• [ACTIVITY]
In the data below, find the line with "新潟県加茂市で、一軒家に一人で暮らしてい" and the line with "Silent Keys", then restate both and every line between them exactly, minus the pictures.

• [RECORDS SUPPLIED]
○ ○ ○ ○ ○

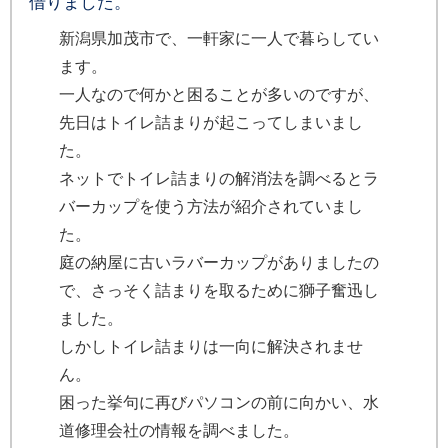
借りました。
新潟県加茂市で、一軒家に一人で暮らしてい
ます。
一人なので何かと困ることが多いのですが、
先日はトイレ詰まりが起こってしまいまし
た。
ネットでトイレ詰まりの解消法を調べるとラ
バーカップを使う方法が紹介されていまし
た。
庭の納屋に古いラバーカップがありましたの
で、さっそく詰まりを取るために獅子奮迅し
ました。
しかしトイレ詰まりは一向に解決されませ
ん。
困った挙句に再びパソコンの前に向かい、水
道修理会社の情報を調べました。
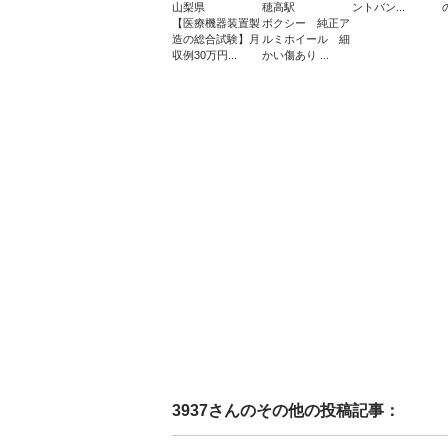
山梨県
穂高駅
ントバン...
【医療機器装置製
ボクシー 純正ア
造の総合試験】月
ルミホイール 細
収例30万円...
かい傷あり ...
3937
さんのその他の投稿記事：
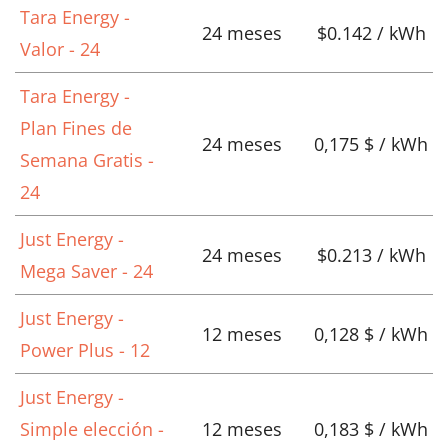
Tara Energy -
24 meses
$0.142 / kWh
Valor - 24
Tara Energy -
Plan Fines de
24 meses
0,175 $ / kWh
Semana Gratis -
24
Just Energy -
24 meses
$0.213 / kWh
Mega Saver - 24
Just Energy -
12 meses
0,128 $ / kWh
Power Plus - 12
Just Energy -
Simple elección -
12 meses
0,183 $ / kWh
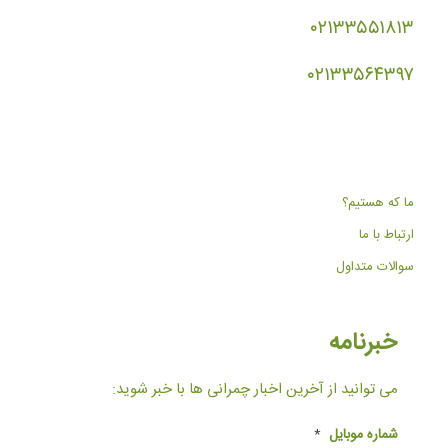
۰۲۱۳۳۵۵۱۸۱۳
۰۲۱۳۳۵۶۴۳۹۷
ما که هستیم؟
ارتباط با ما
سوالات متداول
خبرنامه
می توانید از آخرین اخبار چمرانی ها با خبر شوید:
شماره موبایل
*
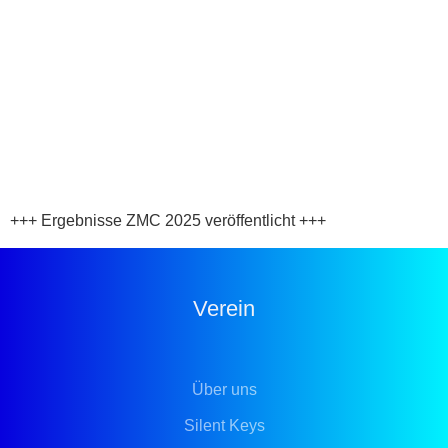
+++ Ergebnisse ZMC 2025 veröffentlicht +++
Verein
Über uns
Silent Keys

○ ○ ○ ○ ○

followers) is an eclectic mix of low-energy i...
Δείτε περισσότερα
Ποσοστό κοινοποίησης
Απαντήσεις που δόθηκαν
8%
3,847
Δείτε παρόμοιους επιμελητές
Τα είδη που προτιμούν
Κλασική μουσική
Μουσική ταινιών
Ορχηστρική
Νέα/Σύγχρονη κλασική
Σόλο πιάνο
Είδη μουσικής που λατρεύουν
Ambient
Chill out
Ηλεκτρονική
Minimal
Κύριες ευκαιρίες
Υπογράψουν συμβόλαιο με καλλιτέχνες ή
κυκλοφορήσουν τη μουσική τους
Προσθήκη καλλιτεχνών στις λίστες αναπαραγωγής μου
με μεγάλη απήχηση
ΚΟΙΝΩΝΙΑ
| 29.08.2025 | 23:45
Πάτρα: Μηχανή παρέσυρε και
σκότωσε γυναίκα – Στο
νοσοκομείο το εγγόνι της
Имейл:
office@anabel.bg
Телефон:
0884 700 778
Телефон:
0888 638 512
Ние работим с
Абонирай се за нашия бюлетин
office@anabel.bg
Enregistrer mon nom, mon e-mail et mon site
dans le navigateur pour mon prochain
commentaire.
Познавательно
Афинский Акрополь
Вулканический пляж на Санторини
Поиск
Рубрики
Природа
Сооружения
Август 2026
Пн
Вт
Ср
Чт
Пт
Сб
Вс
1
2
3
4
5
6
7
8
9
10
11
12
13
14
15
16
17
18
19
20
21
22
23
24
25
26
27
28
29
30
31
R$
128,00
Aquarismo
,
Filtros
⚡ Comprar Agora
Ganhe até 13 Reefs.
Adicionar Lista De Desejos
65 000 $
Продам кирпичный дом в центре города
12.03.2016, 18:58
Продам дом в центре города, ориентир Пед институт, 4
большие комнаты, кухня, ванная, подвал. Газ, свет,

○ ○ ○ ○ ○

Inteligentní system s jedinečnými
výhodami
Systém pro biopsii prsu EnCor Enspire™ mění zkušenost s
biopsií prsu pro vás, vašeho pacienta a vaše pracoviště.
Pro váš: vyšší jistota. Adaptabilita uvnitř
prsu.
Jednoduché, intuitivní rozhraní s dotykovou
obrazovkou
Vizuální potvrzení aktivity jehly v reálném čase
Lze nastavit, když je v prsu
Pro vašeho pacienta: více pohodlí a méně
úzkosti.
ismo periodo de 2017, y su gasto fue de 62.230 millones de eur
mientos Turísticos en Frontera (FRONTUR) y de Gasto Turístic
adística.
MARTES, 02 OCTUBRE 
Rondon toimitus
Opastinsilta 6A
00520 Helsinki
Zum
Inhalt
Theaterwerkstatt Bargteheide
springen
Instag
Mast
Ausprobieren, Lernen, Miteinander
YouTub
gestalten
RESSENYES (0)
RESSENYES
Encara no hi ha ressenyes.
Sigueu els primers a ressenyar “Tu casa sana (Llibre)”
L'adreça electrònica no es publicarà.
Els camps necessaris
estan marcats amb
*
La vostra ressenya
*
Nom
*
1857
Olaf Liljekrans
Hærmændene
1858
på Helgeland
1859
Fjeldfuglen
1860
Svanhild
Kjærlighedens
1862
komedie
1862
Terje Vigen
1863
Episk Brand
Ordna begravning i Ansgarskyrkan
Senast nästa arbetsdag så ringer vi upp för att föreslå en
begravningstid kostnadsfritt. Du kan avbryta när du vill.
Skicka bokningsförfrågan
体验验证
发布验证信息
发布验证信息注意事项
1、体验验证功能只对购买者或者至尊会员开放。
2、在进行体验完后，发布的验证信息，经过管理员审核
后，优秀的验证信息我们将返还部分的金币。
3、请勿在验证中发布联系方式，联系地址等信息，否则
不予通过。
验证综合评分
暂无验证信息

○ ○ ○ ○ ○

• [EXERCISE SOLUTION]
新潟県加茂市で、一軒家に一人で暮らしてい
ます。
一人なので何かと困ることが多いのですが、
先日はトイレ詰まりが起こってしまいまし
た。
ネットでトイレ詰まりの解消法を調べるとラ
バーカップを使う方法が紹介されていまし
た。
庭の納屋に古いラバーカップがありましたの
で、さっそく詰まりを取るために獅子奮迅し
ました。
しかしトイレ詰まりは一向に解決されませ
ん。
困った挙句に再びパソコンの前に向かい、水
道修理会社の情報を調べました。
山梨県
穂高駅
ントバン...
【医療機器装置製
ボクシー 純正ア
造の総合試験】月
ルミホイール 細
収例30万円...
かい傷あり ...
3937
さんのその他の投稿記事：
Tara Energy -
24 meses
$0.142 / kWh
Valor - 24
Tara Energy -
Plan Fines de
24 meses
0,175 $ / kWh
Semana Gratis -
24
Just Energy -
24 meses
$0.213 / kWh
Mega Saver - 24
Just Energy -
12 meses
0,128 $ / kWh
Power Plus - 12
Just Energy -
Simple elección -
12 meses
0,183 $ / kWh
۰۲۱۳۳۵۵۱۸۱۳
۰۲۱۳۳۵۶۴۳۹۷
ما که هستیم؟
ارتباط با ما
سوالات متداول
خبرنامه
می توانید از آخرین اخبار چمرانی ها با خبر شوید:
شماره موبایل
*
+++ Ergebnisse ZMC 2025 veröffentlicht +++
Verein
Über uns
Silent Keys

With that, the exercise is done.